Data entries
==========

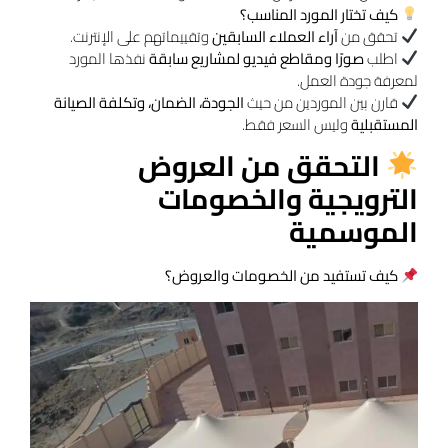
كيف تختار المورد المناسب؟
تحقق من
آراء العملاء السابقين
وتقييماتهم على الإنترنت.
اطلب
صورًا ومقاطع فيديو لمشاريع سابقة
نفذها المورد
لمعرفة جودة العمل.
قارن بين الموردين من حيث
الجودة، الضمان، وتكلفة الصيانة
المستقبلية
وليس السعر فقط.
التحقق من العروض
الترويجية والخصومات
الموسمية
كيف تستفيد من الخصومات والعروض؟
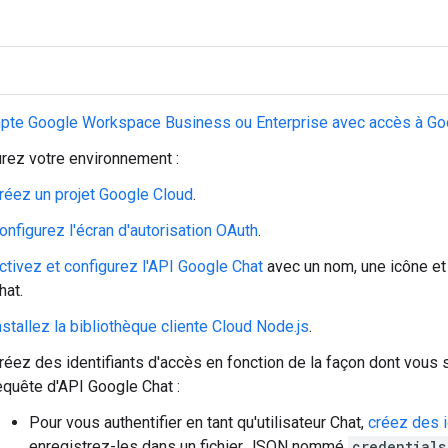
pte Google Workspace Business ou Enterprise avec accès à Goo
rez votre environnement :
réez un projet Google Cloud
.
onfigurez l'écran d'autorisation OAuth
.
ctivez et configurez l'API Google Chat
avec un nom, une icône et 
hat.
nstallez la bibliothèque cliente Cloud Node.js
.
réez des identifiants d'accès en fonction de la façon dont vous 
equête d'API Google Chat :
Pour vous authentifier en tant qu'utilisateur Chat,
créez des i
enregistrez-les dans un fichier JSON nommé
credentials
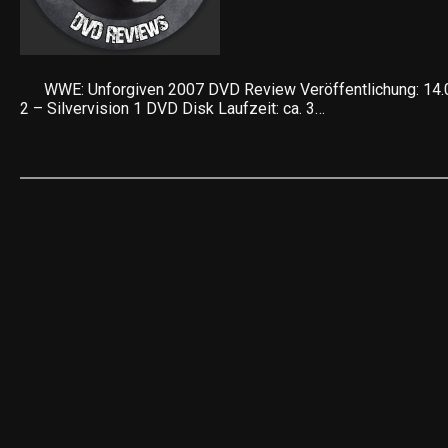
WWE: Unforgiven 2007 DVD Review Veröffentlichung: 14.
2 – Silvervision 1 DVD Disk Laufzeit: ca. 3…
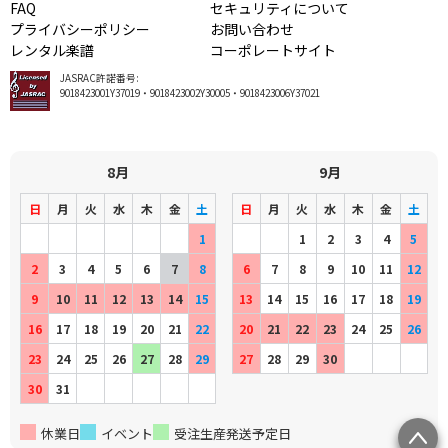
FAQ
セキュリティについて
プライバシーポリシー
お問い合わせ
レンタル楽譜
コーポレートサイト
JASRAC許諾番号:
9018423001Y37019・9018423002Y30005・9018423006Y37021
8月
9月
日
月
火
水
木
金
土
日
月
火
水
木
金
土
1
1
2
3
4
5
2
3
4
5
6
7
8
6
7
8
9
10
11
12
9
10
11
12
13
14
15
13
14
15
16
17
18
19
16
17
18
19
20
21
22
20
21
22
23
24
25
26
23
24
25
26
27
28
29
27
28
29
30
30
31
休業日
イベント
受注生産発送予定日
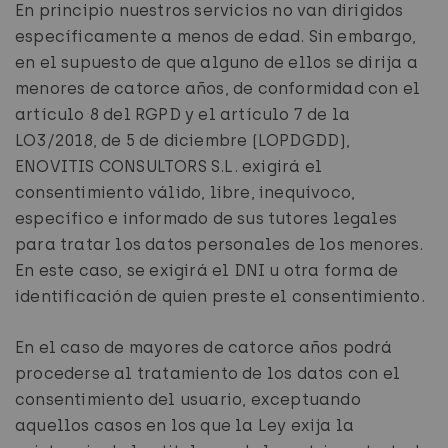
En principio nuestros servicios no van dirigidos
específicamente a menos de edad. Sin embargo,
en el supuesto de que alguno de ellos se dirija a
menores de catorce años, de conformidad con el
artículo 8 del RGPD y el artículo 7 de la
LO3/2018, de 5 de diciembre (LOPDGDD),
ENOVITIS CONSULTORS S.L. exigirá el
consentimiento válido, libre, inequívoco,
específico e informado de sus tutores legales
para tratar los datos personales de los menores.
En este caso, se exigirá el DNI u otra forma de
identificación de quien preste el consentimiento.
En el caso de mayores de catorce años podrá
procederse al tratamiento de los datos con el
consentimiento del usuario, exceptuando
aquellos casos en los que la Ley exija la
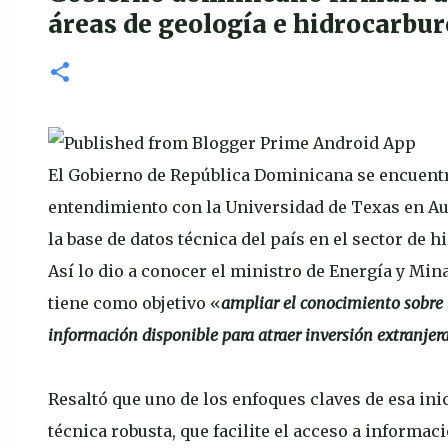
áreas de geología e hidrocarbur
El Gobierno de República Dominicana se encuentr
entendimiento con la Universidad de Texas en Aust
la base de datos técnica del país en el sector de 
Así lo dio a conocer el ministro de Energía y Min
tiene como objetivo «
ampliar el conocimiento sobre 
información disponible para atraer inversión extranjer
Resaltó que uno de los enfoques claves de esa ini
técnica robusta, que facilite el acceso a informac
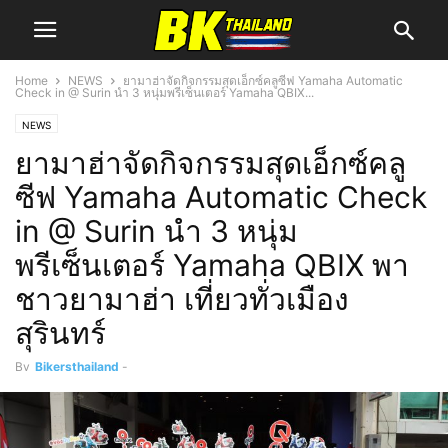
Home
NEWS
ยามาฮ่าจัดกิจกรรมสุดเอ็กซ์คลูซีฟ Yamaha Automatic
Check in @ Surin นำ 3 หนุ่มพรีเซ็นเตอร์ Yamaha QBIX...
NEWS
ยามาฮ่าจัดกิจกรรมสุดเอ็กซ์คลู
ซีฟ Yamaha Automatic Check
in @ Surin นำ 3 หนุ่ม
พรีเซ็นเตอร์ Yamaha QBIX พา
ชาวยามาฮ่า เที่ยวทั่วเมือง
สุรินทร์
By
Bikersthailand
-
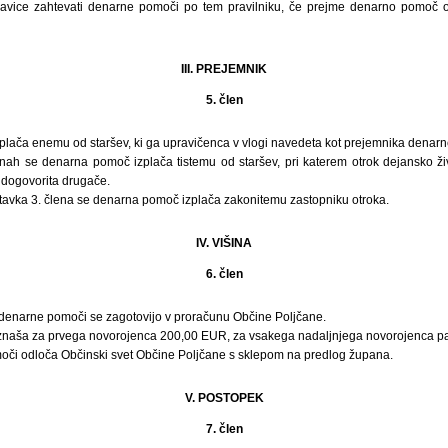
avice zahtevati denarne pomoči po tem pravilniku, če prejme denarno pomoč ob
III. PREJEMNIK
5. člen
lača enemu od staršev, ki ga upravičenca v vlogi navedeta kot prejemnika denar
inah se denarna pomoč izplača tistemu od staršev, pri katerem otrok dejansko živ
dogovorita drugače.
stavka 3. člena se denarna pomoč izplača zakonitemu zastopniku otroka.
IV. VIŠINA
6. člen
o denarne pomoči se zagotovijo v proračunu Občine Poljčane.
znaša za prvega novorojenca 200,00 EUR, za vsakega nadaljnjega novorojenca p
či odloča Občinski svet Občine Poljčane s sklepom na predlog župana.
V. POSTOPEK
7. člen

==========

[Exercise details] Produce an exact copy of each line of data, skipping embedded images.

[Response]
كيف تختار المورد المناسب؟
تحقق من
آراء العملاء السابقين
وتقييماتهم على الإنترنت.
اطلب
صورًا ومقاطع فيديو لمشاريع سابقة
نفذها المورد
لمعرفة جودة العمل.
قارن بين الموردين من حيث
الجودة، الضمان، وتكلفة الصيانة
المستقبلية
وليس السعر فقط.
التحقق من العروض
الترويجية والخصومات
الموسمية
كيف تستفيد من الخصومات والعروض؟
pte Google Workspace Business ou Enterprise avec accès à Goo
rez votre environnement :
réez un projet Google Cloud
.
onfigurez l'écran d'autorisation OAuth
.
ctivez et configurez l'API Google Chat
avec un nom, une icône et 
hat.
nstallez la bibliothèque cliente Cloud Node.js
.
réez des identifiants d'accès en fonction de la façon dont vous 
equête d'API Google Chat :
Pour vous authentifier en tant qu'utilisateur Chat,
créez des i
enregistrez-les dans un fichier JSON nommé
credentials
WWE: Unforgiven 2007 DVD Review Veröffentlichung: 14.
2 – Silvervision 1 DVD Disk Laufzeit: ca. 3…
FAQ
セキュリティについて
プライバシーポリシー
お問い合わせ
レンタル楽譜
コーポレートサイト
JASRAC許諾番号:
9018423001Y37019・9018423002Y30005・9018423006Y37021
8月
9月
日
月
火
水
木
金
土
日
月
火
水
木
金
土
1
1
2
3
4
5
2
3
4
5
6
7
8
6
7
8
9
10
11
12
9
10
11
12
13
14
15
13
14
15
16
17
18
19
16
17
18
19
20
21
22
20
21
22
23
24
25
26
23
24
25
26
27
28
29
27
28
29
30
30
31
休業日
イベント
受注生産発送予定日
En principio nuestros servicios no van dirigidos
específicamente a menos de edad. Sin embargo,
en el supuesto de que alguno de ellos se dirija a
menores de catorce años, de conformidad con el
artículo 8 del RGPD y el artículo 7 de la
LO3/2018, de 5 de diciembre (LOPDGDD),
ENOVITIS CONSULTORS S.L. exigirá el
consentimiento válido, libre, inequívoco,
específico e informado de sus tutores legales
para tratar los datos personales de los menores.
En este caso, se exigirá el DNI u otra forma de
identificación de quien preste el consentimiento.
En el caso de mayores de catorce años podrá
procederse al tratamiento de los datos con el
consentimiento del usuario, exceptuando
aquellos casos en los que la Ley exija la
áreas de geología e hidrocarbur
El Gobierno de República Dominicana se encuentr
entendimiento con la Universidad de Texas en Aust
la base de datos técnica del país en el sector de 
Así lo dio a conocer el ministro de Energía y Min
tiene como objetivo «
ampliar el conocimiento sobre 
información disponible para atraer inversión extranjer
Resaltó que uno de los enfoques claves de esa ini
técnica robusta, que facilite el acceso a informac
Home
NEWS
ยามาฮ่าจัดกิจกรรมสุดเอ็กซ์คลูซีฟ Yamaha Automatic
Check in @ Surin นำ 3 หนุ่มพรีเซ็นเตอร์ Yamaha QBIX...
NEWS
ยามาฮ่าจัดกิจกรรมสุดเอ็กซ์คลู
ซีฟ Yamaha Automatic Check
in @ Surin นำ 3 หนุ่ม
พรีเซ็นเตอร์ Yamaha QBIX พา
ชาวยามาฮ่า เที่ยวทั่วเมือง
สุรินทร์
By
Bikersthailand
-
avice zahtevati denarne pomoči po tem pravilniku, če prejme denarno pomoč ob
III. PREJEMNIK
5. člen
lača enemu od staršev, ki ga upravičenca v vlogi navedeta kot prejemnika denar
inah se denarna pomoč izplača tistemu od staršev, pri katerem otrok dejansko živ
dogovorita drugače.
stavka 3. člena se denarna pomoč izplača zakonitemu zastopniku otroka.
IV. VIŠINA
6. člen
o denarne pomoči se zagotovijo v proračunu Občine Poljčane.
znaša za prvega novorojenca 200,00 EUR, za vsakega nadaljnjega novorojenca p
či odloča Občinski svet Občine Poljčane s sklepom na predlog župana.
V. POSTOPEK
7. člen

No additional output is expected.